Biden has decided that what a President does is keep track of the long view, the fundamental issues having to do with covid recovery and then to restructure the economy so as to insure American prosperity for the next fifty years. This is a tall order for any President to achieve especially in that his margin in Congress is so slim and legislation depends on getting unanimity of Democratic Senators. This from the mountain approach can be thwarted by immediate political problems that have to be dealt with because the nation itself is at risk. There is the unprecedented attack on the Capital and most Republicans, whether as citizens or as legislators, do not agree with the legitimacy of Biden’s election. Biden seems to avoid the issue by letting the Justice Department prosecute the offenders and leave off the hook the legislators who abetted or still support the idea of the insurrection even if they dismiss it as just unfortunate or just a riot or just a version of a tour through Statuary Hall. Also, and clearly following a precedent, is the attempt by largely Southern legislatures, to abridge voting rights for minority people some few years after the Supreme Court, in its often misguided and naive wisdom, thought it was no longer necessary to keep in operation the Voting Rights Act of 1965, which required preclearance for changes in voting procedures in states with a long history of voting practices to keep black people from voting.

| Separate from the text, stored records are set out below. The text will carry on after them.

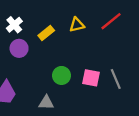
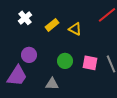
yellow triangle: (77, 25) -> (75, 29), moved, turned 40
purple circle: (19, 48) -> (29, 55), moved

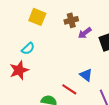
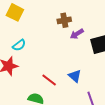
yellow square: (37, 17) -> (15, 12), moved
red line: (69, 89) -> (49, 80), moved

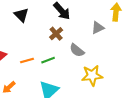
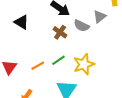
gray semicircle: (77, 50) -> (82, 26), moved
yellow star: (92, 75) -> (84, 64), moved

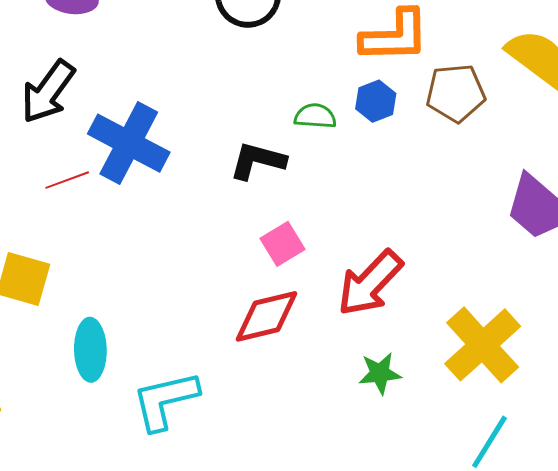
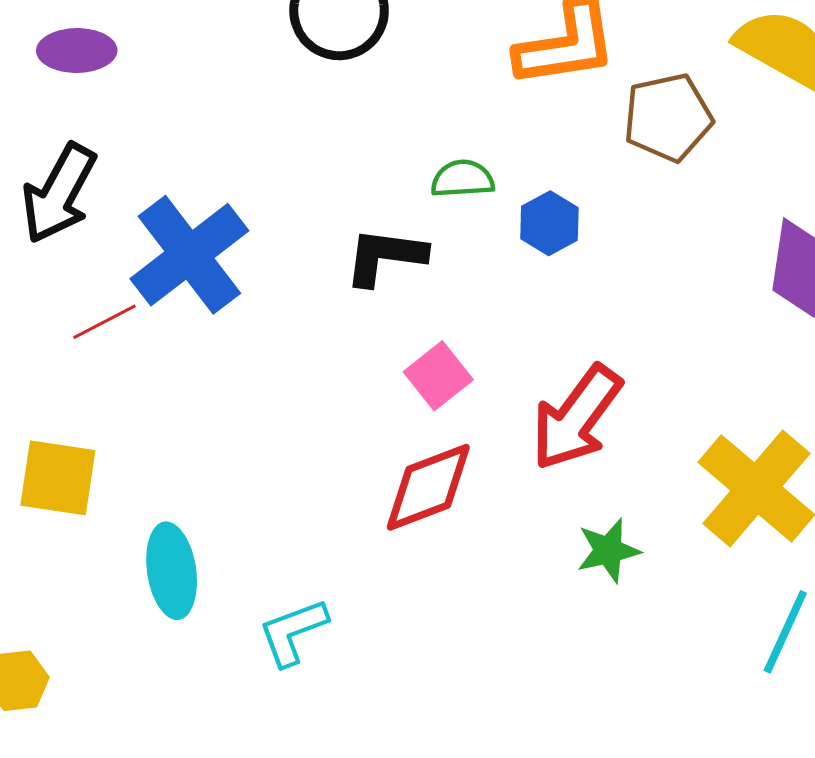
blue hexagon: (376, 101) -> (549, 223), moved
blue cross: (129, 143) -> (189, 255), turned 32
cyan L-shape: (165, 400) -> (293, 632), size x0.7

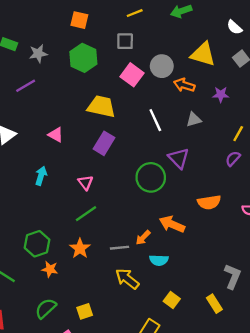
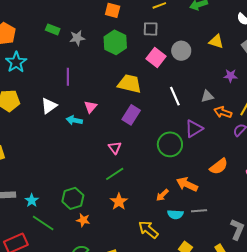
yellow triangle: (203, 54) -> (216, 41), size x0.7
orange arrow: (184, 85) -> (223, 112), moved
purple line: (26, 86) -> (68, 77), moved, turned -60
pink triangle: (56, 135) -> (91, 107), turned 40
purple triangle: (179, 158) -> (194, 129), turned 42
cyan arrow: (41, 176) -> (74, 120), moved, turned -98
orange semicircle: (209, 202) -> (219, 166), turned -30
orange star: (80, 248) -> (119, 202), moved
gray line: (119, 248) -> (199, 211), moved

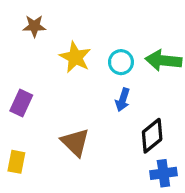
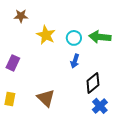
brown triangle: (75, 142) -> (46, 98), moved
blue cross: (163, 173) -> (100, 106), turned -35

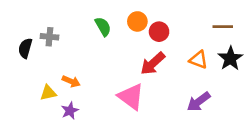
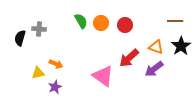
orange circle: (137, 21) -> (101, 23), moved
red arrow: (153, 64) -> (129, 58), moved
purple arrow: (199, 102) -> (154, 69), moved

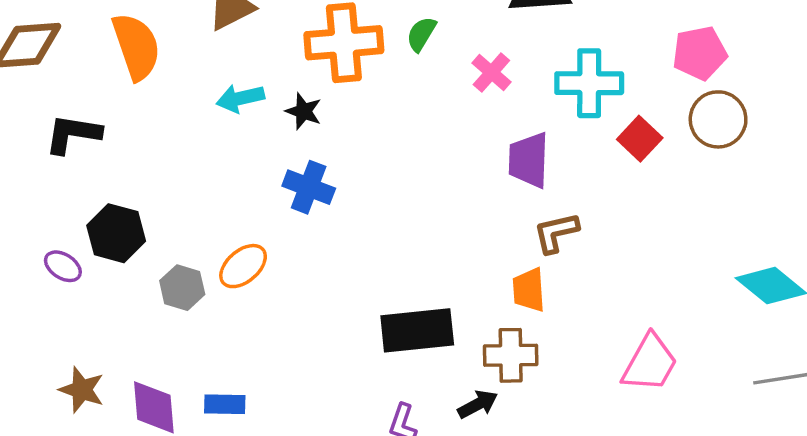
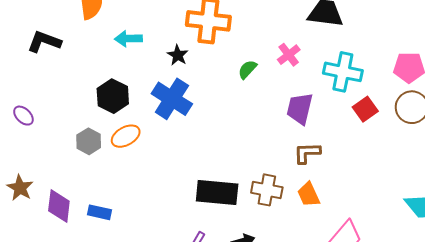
green semicircle: (421, 34) -> (247, 69), moved
cyan arrow: (240, 98) -> (128, 39), moved
blue cross: (309, 187) -> (172, 99), size x1.4
black hexagon: (116, 233) -> (113, 96), moved
orange trapezoid: (529, 290) -> (309, 194), moved, turned -32
brown cross: (511, 355) -> (267, 190), moved

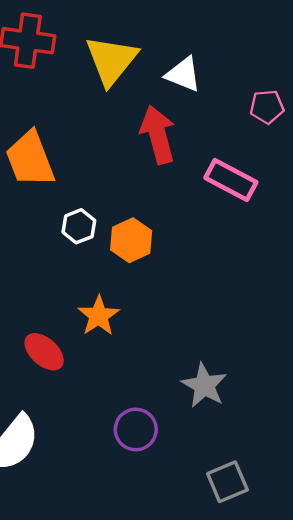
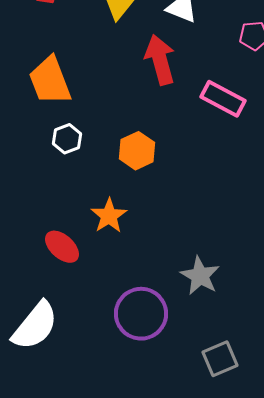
white hexagon: (79, 226) -> (67, 139), moved
purple circle: (136, 430) -> (141, 314), size x1.4

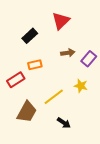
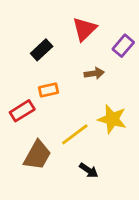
purple rectangle: (89, 59) -> (123, 46), moved
yellow star: (81, 86) -> (112, 119), size x1.5

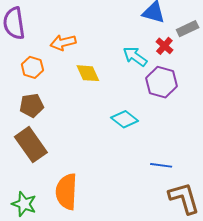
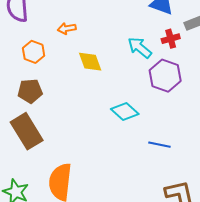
orange arrow: (63, 43) -> (67, 28), size x0.7
red cross: (164, 46) -> (171, 39), turned 30
blue line: (161, 165) -> (159, 145), moved

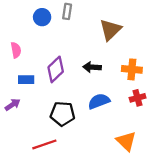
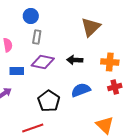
gray rectangle: (67, 11) -> (37, 37), moved
purple diamond: (56, 69) -> (43, 62), turned 55
black pentagon: (63, 114) -> (49, 101), turned 30

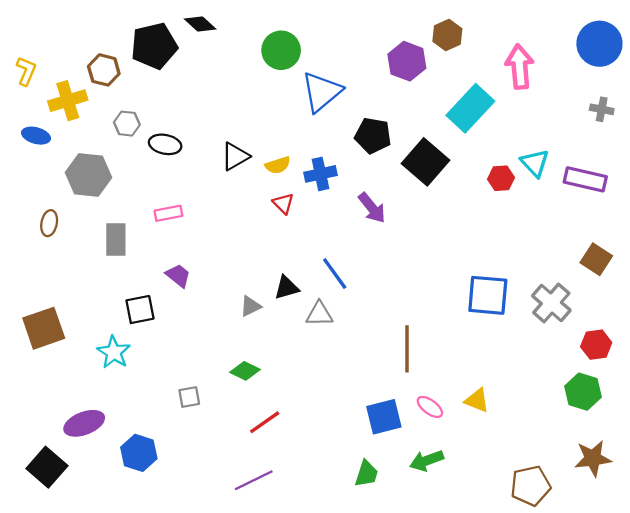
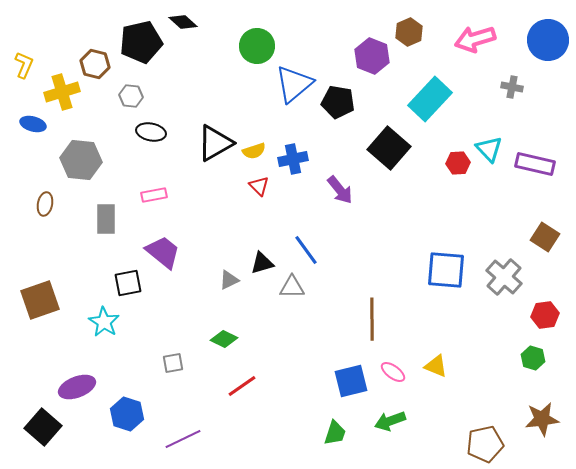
pink arrow: (520, 67) -> (475, 39), moved, turned -102
gray cross: (602, 109) -> (512, 87), moved
gray hexagon: (127, 124) -> (131, 96), moved
black pentagon: (373, 136) -> (338, 102), moved
black triangle: (235, 156) -> (215, 143), size x1.4
purple trapezoid: (178, 276) -> (163, 252), size x1.5
green hexagon: (583, 392) -> (533, 358), size x0.7
purple line: (254, 480) -> (183, 439), moved

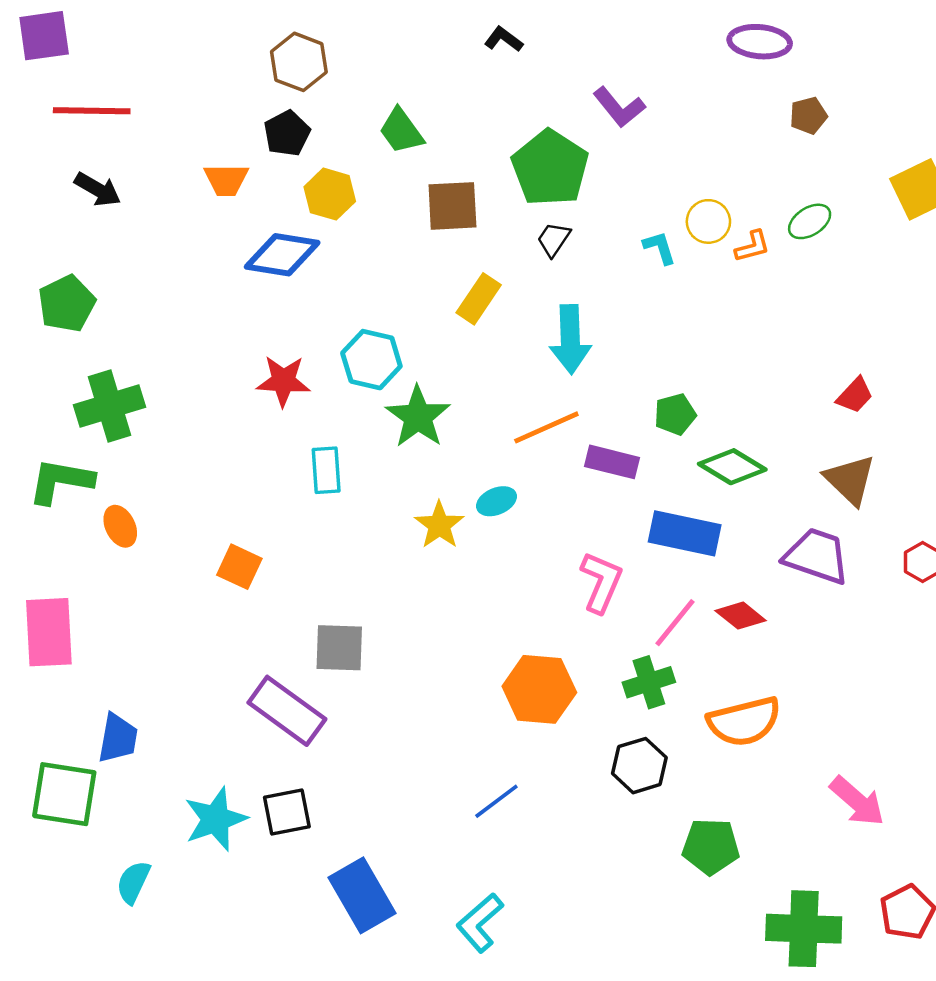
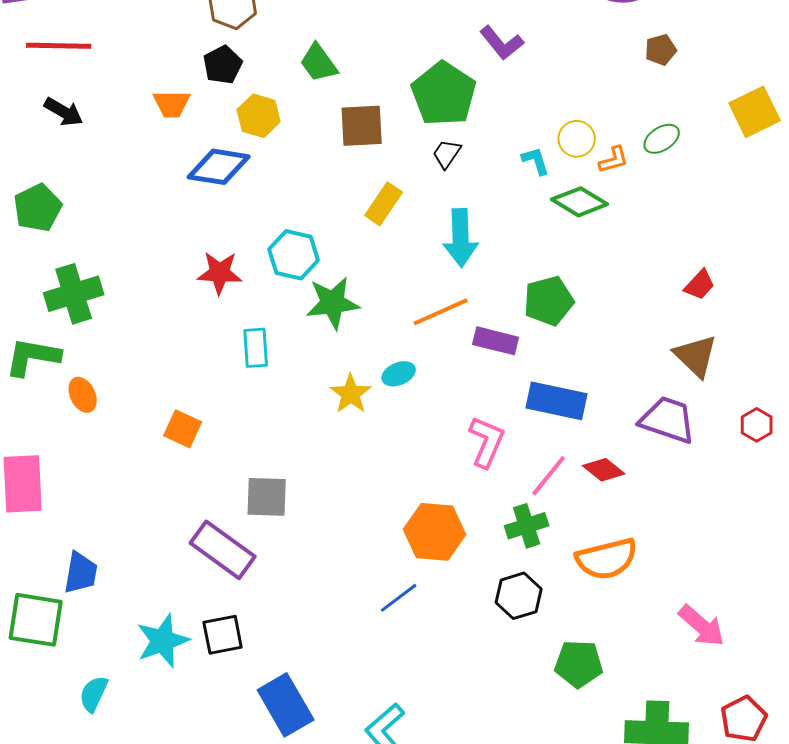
green pentagon: (675, 414) -> (549, 301), size x1.4
green star: (418, 417) -> (333, 303), turned 30
green diamond: (732, 467) -> (580, 202), moved
blue line: (496, 801) -> (399, 598), moved

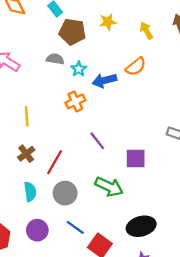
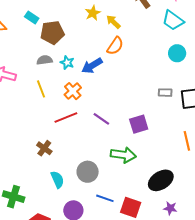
yellow star: (108, 22) -> (93, 13), moved
yellow arrow: (146, 31) -> (113, 22), moved
yellow line: (27, 116) -> (41, 89), moved
red line: (55, 162) -> (66, 117), moved, turned 55

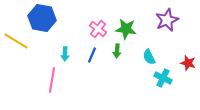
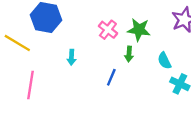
blue line: (92, 55) -> (111, 77), moved
pink line: (52, 80) -> (31, 85), moved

The old penny turns up. Biden wants to pass a voting rights bill that will restore the Sixty Five act but is not yet willing to deal with it by breaking the filibuster because he won't get the unanimity of the Democratic Senators that it would require. Maybe it is time to arm twist Manchin. Hasn’t he had enough time to see that the Republicans are obstructionists rather than reasonable? So Biden skirts the immediate crises, however serious they are as threats to democracy, because he is acting in view of an even larger view, that we can ride out these other issues to get his major issues. I hope his guess is right.